Utilizing Dynamic Partial Reconfiguration to Reduce the Cost of FPGA Debugging

Islam Ahmed1, Ahmed Kamaleldin2, Hassan Mostafa2,3, Ahmed Nader Mohieldin2

1IC Verification Solutions, Mentor Graphics, a Siemens Business, Cairo, Egypt
2Electronics and Communications Engineering Department, Cairo University, Giza 12613, Egypt
3Nanotechnology Program at Zewail City of Science and Technology, Cairo, Egypt
{islam_ahmed@mentor.com, ah.kamal.ahmed@gmail.com, hmostafa@uwaterloo.ca, anader2000@yahoo.com}

Abstract—Debugging of Field-Programmable Gate Arrays (FPGAs) is a difficult task due to the limited access to the internal signals of the design. Embedded logic analyzers enhance the signal observability for FPGAs. These analyzers are implemented on the FPGA resources and they use the embedded memory blocks as trace buffers, so a limited number of signals can be observed using these analyzers due to resources constraints. Changing the traced set of signals requires re-synthesis, placement and routing of the whole design. In this paper, we propose a new methodology for FPGA debugging to change dynamically the set of signals to be observed at runtime, and consequently minimize the time required for debugging. The proposed methodology utilizes the Dynamic Partial Reconfiguration (DPR) technique to dynamically switch between different sets of signals. DPR creates a reconfigurable module (RM) to route each set of signals to an embedded logic analyzer. We demonstrate the proposed approach using Xilinx FPGA tools, finding that changing the set of signals to be observed requires only few milli-seconds to re-program the reconfigurable region (RR). The area overhead of the proposed methodology is lower than other traditional methods of using multiplexers as the DPR allows the routing module to only use buffers to connect a set of signals to the embedded logic analyzer.

I. INTRODUCTION

Verification is one of the most challenging tasks in the Integrated Circuits (ICs) development process. Any uncaught bugs or errors during the design and verification phases can cause re-spins for silicon IC. Studies revealed that about half of designer’s effort is spent on functional verification [1]. With the increased complexity and size of the designs, traditional functional verification methodologies like RTL simulation are no longer sufficient to uncover bugs and errors in the design because some real world interactions only show up when implemented on hardware. Simulation also runs at lower speeds than real hardware execution [2], [3] which makes the thorough analysis of large designs infeasible.

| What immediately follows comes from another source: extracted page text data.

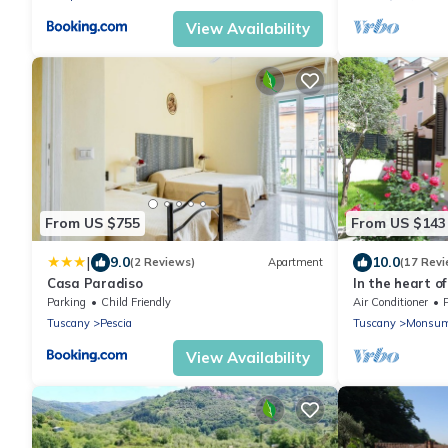
View Availability
From US $755
From US $143
|
9.0
10.0
(2 Reviews)
Apartment
(17 Revi
Casa Paradiso
In the heart of
Culture and G
Parking
Child Friendly
Air Conditioner
Tuscany
Pescia
Tuscany
Monsum
View Availability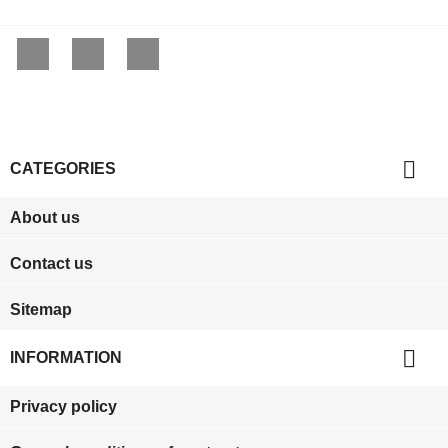
Facebook
YouTube
Instagram

CATEGORIES
About us
Contact us
Sitemap

INFORMATION
Privacy policy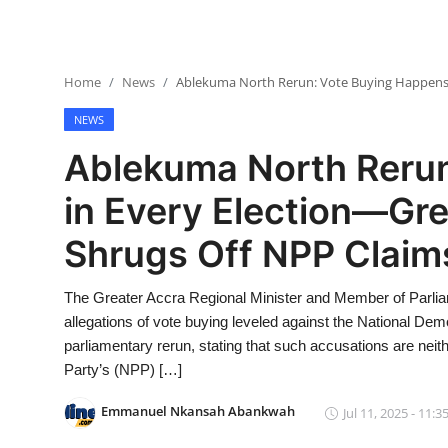
Home
News
Ablekuma North Rerun: Vote Buying Happens i
NEWS
Ablekuma North Reru
in Every Election—Gre
Shrugs Off NPP Claim
The Greater Accra Regional Minister and Member of Parli
allegations of vote buying leveled against the National De
parliamentary rerun, stating that such accusations are neit
Party’s (NPP) […]
Emmanuel Nkansah Abankwah
Jul 11, 2025 - 11:3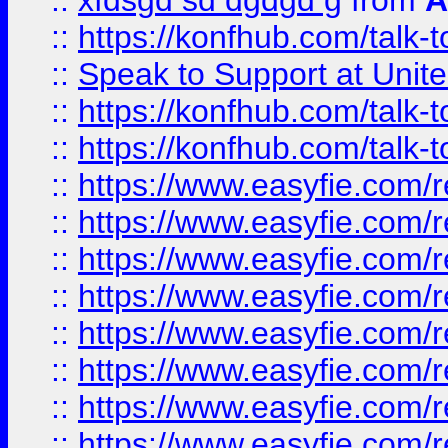
::
xfdsgd sd dgdgd g
from
A
::
https://konfhub.com/talk-
::
Speak to Support at Unite
::
https://konfhub.com/talk-
::
https://konfhub.com/talk-
::
https://www.easyfie.com/r
::
https://www.easyfie.com/r
::
https://www.easyfie.com/r
::
https://www.easyfie.com/r
::
https://www.easyfie.com/r
::
https://www.easyfie.com/
::
https://www.easyfie.com/r
::
https://www.easyfie.com/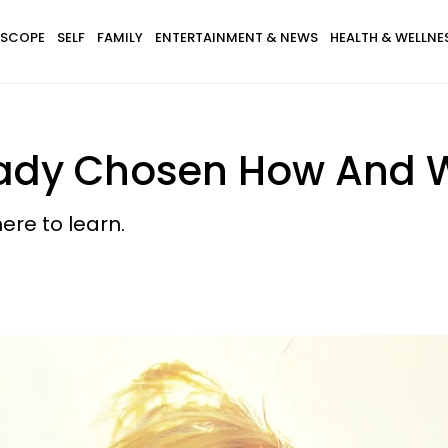
SCOPE
SELF
FAMILY
ENTERTAINMENT & NEWS
HEALTH & WELLNE
eady Chosen How And 
ere to learn.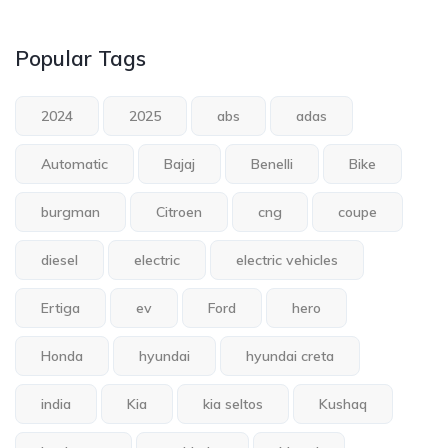
Popular Tags
2024
2025
abs
adas
Automatic
Bajaj
Benelli
Bike
burgman
Citroen
cng
coupe
diesel
electric
electric vehicles
Ertiga
ev
Ford
hero
Honda
hyundai
hyundai creta
india
Kia
kia seltos
Kushaq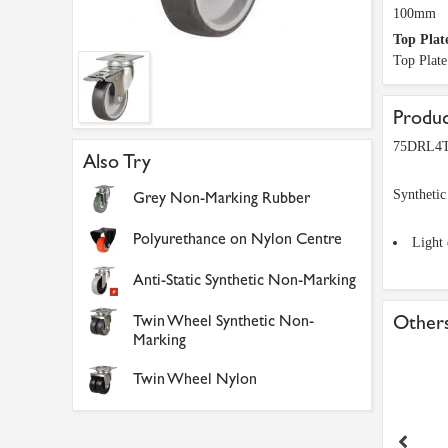
100mm
Top Plat
Top Plat
Produc
75DRL4TP
Also Try
Synthetic
Grey Non-Marking Rubber
Polyurethance on Nylon Centre
Light 
Anti-Static Synthetic Non-Marking
Twin Wheel Synthetic Non-
Others
Marking
Twin Wheel Nylon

Reconfigurability of Field-Programmable Gate Arrays (FPGAs) attracts designers to do prototyping for their systems. FPGAs can run at higher speeds than that of simulation, and will catch bugs and errors that cannot be caught in simulation like system timing issues. Debugging design and system integration issues on FPGAs is a difficult task due to the limited access to internal signals, designer can only observe the signals connected to the FPGA output pins. Embedded logic analyzers are used to provide visibility for internal signals inside the FPGA [4], [5], [6]. These analyzers are implemented on the FPGA resources, they use embedded memory blocks as trace buffers. Designers use the Joint Test Action Group (JTAG) port to access the analyzer and the recorded data can be replayed on a Personal Computer (PC). The traditional design and debug flow for FPGAs is shown in Fig. 1. The major disadvantage of using embedded logic analyzers is that the observed signals that are connected to the trace buffer of the embedded logic analyzer are selected before the user design is synthesized, placed and routed. In order to change the set of observed signals, it will require the recompilation of the FPGA design flow. Also, the debug circuitry added in the design consumes a part of the FPGA resources, so the Design Under Test (DUT) may no longer fit in the FPGA device. The amount of resources required for debugging is directly proportional to the number of selected signals to be observed.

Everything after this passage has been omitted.